Endocrine Abstracts

Mutational analysis of the calcium-sensing receptor (CaSR) is frequently undertaken to confirm a diagnosis of familial hypocalciuric hypercalcaemia (FHH) and autosomal dominant hypocalcaemic hypercalciuria (ADHH). However, functional characterization of these CaSR mutations to demonstrate loss-of-function for FHH mutations and gain-of-function for ADHH mutations is infrequently performed. We demonstrate the importance of pursuing in vitro studies that investigate the functional consequences of such CaSR mutants, by revealing that a previously reported CaSR mutant (Glu250Lys), which involves substitution of a negatively charged, evolutionary conserved, glutamate residue for a positively charged lysine residue, in probands with FHH and primary hyperparathyroidism (1,2) is not a mutation, but instead a functionally neutral polymorphism. Our recent finding of the occurrence of this Glu250Lys alteration in a proband with ADHH raised difficulties in providing a plausible explanation for this possible CaSR mutation causing two opposingly different phenotypes. We therefore pursued functional characterisation studies of this previously reported CaSR mutant (1,2) by transient transfection of the wild-type (Glu250) and purported mutant Lys250 CaSRs in human embryonic kidney 293 cells. This revealed the concentration-response curve and EC50 of the Lys250 CaSR variant to not significantly differ (P= NS) from that of the wild-type receptor (Lys250 versus wild-type = 2.56 ± 0.02 mM versus 2.49 ± 0.06 mM).

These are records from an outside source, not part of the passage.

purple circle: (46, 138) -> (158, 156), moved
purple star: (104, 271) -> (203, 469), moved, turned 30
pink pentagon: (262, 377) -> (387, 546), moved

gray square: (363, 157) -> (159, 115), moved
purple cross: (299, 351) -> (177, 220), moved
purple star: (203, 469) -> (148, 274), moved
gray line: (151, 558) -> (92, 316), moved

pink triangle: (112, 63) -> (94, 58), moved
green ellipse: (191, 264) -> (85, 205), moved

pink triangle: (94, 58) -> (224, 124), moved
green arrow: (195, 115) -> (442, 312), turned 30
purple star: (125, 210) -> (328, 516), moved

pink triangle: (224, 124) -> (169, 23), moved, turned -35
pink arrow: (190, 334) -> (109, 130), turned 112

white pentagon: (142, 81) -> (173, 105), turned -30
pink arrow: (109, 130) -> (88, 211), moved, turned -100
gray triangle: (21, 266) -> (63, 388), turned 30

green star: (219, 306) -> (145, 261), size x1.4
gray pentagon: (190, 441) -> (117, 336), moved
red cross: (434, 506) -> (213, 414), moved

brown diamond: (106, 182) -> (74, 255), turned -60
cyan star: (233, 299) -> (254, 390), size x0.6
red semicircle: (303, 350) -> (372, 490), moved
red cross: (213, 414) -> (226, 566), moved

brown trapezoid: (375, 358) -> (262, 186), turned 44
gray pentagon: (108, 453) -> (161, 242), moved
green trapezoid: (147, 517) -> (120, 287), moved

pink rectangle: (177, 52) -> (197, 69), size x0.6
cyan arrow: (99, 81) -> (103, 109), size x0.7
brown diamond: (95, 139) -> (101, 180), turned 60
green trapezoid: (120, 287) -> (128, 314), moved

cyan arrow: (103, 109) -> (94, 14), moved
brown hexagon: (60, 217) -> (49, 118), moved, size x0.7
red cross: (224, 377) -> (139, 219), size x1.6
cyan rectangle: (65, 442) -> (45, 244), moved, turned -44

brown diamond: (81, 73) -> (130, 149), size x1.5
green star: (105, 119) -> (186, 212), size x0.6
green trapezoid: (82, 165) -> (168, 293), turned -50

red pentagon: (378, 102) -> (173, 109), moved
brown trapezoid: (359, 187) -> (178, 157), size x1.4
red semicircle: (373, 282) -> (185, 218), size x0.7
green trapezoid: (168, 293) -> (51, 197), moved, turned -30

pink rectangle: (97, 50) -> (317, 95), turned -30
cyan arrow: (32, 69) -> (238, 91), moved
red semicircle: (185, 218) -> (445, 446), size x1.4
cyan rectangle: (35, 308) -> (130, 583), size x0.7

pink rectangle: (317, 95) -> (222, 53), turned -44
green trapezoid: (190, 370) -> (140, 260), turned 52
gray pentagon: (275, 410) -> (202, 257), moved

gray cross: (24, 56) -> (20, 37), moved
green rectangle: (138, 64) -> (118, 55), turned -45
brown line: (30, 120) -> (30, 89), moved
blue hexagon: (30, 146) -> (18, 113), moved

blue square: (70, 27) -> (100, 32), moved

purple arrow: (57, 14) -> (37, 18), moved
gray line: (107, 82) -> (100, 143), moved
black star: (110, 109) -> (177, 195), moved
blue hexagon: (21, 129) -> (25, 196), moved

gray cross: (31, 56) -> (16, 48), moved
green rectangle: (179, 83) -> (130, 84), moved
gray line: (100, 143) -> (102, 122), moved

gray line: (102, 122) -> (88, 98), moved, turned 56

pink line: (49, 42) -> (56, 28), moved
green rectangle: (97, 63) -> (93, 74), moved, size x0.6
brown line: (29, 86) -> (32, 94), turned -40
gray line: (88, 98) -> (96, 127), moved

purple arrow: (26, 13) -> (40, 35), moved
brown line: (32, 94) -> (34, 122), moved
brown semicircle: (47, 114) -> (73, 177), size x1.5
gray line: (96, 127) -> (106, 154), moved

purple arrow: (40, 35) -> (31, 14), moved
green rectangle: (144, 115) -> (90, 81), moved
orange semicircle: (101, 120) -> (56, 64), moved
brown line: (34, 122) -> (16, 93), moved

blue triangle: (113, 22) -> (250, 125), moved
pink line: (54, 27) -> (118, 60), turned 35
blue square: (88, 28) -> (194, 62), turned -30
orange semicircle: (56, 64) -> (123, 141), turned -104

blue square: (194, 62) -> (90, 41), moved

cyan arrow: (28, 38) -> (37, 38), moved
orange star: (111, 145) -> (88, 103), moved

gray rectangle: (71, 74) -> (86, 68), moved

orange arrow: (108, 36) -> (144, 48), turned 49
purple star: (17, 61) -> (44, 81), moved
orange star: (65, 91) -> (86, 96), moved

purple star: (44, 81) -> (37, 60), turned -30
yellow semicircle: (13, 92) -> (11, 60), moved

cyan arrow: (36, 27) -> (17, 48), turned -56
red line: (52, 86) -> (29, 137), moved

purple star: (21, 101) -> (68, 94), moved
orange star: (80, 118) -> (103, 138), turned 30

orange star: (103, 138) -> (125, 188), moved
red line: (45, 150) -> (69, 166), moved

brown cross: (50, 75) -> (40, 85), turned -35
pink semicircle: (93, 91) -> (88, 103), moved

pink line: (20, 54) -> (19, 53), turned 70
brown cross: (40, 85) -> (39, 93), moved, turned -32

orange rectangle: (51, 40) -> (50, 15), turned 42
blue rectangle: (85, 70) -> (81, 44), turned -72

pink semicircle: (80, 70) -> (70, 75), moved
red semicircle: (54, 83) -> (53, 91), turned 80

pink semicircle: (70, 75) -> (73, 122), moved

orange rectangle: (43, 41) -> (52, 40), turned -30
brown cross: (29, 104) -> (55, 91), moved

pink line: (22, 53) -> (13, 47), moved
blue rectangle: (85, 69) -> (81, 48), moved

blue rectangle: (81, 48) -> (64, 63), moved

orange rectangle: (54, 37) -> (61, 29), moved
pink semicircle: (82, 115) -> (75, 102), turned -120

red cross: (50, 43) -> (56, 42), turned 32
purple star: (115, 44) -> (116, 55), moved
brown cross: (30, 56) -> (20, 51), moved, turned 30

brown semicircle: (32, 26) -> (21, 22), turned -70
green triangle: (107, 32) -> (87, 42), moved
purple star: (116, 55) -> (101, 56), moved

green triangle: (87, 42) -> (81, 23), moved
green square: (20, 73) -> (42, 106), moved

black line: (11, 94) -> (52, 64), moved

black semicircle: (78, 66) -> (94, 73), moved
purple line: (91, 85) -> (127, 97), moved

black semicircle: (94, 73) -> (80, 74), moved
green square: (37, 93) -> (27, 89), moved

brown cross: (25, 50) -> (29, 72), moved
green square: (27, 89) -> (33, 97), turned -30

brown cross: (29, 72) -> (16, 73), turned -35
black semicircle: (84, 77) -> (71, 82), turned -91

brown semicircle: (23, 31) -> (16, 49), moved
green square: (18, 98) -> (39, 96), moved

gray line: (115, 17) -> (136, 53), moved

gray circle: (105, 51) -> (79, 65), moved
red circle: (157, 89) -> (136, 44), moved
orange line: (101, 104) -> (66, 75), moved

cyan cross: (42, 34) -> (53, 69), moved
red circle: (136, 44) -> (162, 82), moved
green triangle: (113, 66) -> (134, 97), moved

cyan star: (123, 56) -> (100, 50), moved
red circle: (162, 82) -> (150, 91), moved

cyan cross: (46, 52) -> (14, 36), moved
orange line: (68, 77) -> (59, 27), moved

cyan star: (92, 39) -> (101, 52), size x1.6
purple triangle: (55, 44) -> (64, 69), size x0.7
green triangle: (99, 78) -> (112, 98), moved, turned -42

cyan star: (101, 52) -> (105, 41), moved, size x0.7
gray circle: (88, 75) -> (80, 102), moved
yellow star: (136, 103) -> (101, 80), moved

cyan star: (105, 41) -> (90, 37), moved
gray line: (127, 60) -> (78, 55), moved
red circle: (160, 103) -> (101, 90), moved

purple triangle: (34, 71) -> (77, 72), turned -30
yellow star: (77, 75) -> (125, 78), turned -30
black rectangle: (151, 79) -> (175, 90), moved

Moreover, use of a bioinformatics program (Polyphen) predicted the Lys250 CaSR to be a benign variant and examination of data derived from The Exome Project revealed the occurrence of this Lys250 CaSR in 0.6% of normal, unrelated individuals, consistent with the Glu250Lys missense substitution representing a functionally neutral polymorphism. Our findings emphasise the value of undertaking in vitro functional characterisation of CaSR variants. References: 1. Nissen PH et al. (2007) J Clin Endocrinol Metab 92: 4373–4379. 2. Simonds WF et al. (2002) Medicine (Baltimore) 81: 1–26.

Declaration of interest: There is no conflict of interest that could be perceived as prejudicing the impartiality of the research reported.

Funding: No specific grant from any funding agency in the public, commercial or not-for-profit sector.